▶ _WHAT IS REQUIRED_
Going from the top of the data below, give again each line through the one containing "partenariat avec des", both ends kept.
-- Opening Marker --
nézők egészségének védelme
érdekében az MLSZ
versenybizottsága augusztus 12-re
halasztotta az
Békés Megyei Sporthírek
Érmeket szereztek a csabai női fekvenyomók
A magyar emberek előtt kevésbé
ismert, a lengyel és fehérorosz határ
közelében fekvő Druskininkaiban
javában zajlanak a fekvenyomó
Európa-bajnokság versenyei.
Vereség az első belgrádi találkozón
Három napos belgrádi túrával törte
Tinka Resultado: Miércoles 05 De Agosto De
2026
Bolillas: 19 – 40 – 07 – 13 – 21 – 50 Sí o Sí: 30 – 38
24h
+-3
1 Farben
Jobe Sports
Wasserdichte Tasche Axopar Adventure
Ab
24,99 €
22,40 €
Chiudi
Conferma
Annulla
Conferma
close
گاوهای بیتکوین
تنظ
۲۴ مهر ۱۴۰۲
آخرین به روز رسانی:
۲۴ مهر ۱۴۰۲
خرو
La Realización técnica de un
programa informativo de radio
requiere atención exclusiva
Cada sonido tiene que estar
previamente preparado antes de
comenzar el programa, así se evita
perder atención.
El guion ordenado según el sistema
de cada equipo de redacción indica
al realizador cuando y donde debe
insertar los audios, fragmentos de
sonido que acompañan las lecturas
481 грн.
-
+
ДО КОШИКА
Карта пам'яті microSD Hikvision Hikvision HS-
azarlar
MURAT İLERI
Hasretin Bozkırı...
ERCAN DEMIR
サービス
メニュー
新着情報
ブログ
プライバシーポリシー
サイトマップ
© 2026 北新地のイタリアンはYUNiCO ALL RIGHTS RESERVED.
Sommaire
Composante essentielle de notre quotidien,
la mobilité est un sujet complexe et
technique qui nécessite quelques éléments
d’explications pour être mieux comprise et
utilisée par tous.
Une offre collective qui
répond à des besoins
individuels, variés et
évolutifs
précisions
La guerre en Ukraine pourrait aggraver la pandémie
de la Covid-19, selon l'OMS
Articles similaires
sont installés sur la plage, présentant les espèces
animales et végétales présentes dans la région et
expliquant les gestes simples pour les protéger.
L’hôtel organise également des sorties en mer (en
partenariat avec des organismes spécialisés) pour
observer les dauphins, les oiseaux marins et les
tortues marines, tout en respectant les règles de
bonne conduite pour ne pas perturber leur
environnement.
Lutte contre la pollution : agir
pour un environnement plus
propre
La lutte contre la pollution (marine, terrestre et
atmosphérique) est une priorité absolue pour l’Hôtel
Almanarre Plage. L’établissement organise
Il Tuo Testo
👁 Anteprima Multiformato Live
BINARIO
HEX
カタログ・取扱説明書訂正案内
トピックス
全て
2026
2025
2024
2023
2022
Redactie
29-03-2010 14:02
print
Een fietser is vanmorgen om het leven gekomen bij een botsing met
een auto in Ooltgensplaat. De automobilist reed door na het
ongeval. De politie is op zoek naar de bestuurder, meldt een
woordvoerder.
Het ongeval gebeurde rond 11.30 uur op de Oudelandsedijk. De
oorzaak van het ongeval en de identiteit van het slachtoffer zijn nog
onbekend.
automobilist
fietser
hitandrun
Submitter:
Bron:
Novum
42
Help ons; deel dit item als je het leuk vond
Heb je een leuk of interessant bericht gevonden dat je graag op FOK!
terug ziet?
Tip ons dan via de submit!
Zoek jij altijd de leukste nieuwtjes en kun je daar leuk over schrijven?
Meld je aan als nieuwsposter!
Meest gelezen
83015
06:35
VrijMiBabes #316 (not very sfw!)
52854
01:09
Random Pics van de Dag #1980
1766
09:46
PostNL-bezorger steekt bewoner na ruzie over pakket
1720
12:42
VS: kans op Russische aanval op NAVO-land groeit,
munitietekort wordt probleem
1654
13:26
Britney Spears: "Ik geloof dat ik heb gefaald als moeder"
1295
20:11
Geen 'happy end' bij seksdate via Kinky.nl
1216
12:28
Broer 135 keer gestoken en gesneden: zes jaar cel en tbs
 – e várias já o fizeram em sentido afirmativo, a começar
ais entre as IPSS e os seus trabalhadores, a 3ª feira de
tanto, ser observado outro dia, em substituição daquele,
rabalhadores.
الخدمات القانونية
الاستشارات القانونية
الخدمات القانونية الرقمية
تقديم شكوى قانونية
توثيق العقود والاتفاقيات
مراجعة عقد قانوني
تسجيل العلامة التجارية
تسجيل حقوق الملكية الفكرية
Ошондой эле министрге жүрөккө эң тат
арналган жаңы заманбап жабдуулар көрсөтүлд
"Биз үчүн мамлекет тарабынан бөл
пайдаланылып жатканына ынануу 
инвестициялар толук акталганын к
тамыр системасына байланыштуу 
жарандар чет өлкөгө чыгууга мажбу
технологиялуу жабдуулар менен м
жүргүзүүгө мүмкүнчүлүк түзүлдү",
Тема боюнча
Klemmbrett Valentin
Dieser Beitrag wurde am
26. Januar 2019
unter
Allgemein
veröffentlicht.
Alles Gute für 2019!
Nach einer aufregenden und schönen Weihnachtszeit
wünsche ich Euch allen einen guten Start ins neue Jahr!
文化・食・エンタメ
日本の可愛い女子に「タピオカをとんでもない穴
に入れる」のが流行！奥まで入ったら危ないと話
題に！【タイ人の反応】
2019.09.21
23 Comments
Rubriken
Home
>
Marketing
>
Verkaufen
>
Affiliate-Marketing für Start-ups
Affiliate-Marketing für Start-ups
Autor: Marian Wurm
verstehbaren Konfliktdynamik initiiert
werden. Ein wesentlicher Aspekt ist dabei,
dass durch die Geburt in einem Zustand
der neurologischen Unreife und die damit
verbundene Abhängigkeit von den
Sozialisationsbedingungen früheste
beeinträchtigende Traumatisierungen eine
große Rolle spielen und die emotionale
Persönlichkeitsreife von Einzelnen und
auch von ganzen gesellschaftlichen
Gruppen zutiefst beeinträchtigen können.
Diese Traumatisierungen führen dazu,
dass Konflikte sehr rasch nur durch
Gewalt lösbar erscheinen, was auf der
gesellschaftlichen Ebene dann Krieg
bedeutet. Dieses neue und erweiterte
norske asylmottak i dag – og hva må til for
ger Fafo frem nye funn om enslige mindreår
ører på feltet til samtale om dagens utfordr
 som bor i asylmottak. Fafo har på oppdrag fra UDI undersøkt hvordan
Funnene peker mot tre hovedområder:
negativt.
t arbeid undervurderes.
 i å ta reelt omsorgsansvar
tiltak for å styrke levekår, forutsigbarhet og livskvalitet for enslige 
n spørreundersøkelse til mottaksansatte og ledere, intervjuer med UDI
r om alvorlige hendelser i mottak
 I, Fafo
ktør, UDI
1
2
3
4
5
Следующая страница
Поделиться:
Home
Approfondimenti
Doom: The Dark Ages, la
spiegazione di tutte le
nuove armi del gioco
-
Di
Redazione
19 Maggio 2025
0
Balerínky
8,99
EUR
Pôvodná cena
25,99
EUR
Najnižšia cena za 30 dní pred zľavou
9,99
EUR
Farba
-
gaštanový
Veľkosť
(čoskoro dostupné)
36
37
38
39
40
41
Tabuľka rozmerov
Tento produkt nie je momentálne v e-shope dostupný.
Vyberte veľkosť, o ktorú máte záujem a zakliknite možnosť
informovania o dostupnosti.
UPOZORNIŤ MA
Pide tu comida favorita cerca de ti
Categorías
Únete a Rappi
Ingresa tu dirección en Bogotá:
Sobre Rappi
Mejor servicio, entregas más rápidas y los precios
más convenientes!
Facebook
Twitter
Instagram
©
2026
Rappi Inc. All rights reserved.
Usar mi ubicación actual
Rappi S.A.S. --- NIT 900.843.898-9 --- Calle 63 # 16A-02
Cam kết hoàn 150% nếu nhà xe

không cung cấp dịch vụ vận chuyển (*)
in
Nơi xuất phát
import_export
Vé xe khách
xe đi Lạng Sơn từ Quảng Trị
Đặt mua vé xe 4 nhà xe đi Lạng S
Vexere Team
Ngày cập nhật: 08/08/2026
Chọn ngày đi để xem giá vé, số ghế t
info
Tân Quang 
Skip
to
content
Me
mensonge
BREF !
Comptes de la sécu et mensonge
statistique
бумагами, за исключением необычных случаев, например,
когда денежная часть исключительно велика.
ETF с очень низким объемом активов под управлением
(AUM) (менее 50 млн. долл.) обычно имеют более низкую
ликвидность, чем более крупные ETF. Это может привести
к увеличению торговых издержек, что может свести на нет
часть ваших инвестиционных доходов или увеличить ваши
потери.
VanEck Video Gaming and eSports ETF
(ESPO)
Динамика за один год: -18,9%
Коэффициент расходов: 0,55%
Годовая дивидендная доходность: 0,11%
-- Closing Marker --
▶ _TASK RESULT_
nézők egészségének védelme
érdekében az MLSZ
versenybizottsága augusztus 12-re
halasztotta az
Békés Megyei Sporthírek
Érmeket szereztek a csabai női fekvenyomók
A magyar emberek előtt kevésbé
ismert, a lengyel és fehérorosz határ
közelében fekvő Druskininkaiban
javában zajlanak a fekvenyomó
Európa-bajnokság versenyei.
Vereség az első belgrádi találkozón
Három napos belgrádi túrával törte
Tinka Resultado: Miércoles 05 De Agosto De
2026
Bolillas: 19 – 40 – 07 – 13 – 21 – 50 Sí o Sí: 30 – 38
24h
+-3
1 Farben
Jobe Sports
Wasserdichte Tasche Axopar Adventure
Ab
24,99 €
22,40 €
Chiudi
Conferma
Annulla
Conferma
close
گاوهای بیتکوین
تنظ
۲۴ مهر ۱۴۰۲
آخرین به روز رسانی:
۲۴ مهر ۱۴۰۲
خرو
La Realización técnica de un
programa informativo de radio
requiere atención exclusiva
Cada sonido tiene que estar
previamente preparado antes de
comenzar el programa, así se evita
perder atención.
El guion ordenado según el sistema
de cada equipo de redacción indica
al realizador cuando y donde debe
insertar los audios, fragmentos de
sonido que acompañan las lecturas
481 грн.
-
+
ДО КОШИКА
Карта пам'яті microSD Hikvision Hikvision HS-
azarlar
MURAT İLERI
Hasretin Bozkırı...
ERCAN DEMIR
サービス
メニュー
新着情報
ブログ
プライバシーポリシー
サイトマップ
© 2026 北新地のイタリアンはYUNiCO ALL RIGHTS RESERVED.
Sommaire
Composante essentielle de notre quotidien,
la mobilité est un sujet complexe et
technique qui nécessite quelques éléments
d’explications pour être mieux comprise et
utilisée par tous.
Une offre collective qui
répond à des besoins
individuels, variés et
évolutifs
précisions
La guerre en Ukraine pourrait aggraver la pandémie
de la Covid-19, selon l'OMS
Articles similaires
sont installés sur la plage, présentant les espèces
animales et végétales présentes dans la région et
expliquant les gestes simples pour les protéger.
L’hôtel organise également des sorties en mer (en
partenariat avec des organismes spécialisés) pour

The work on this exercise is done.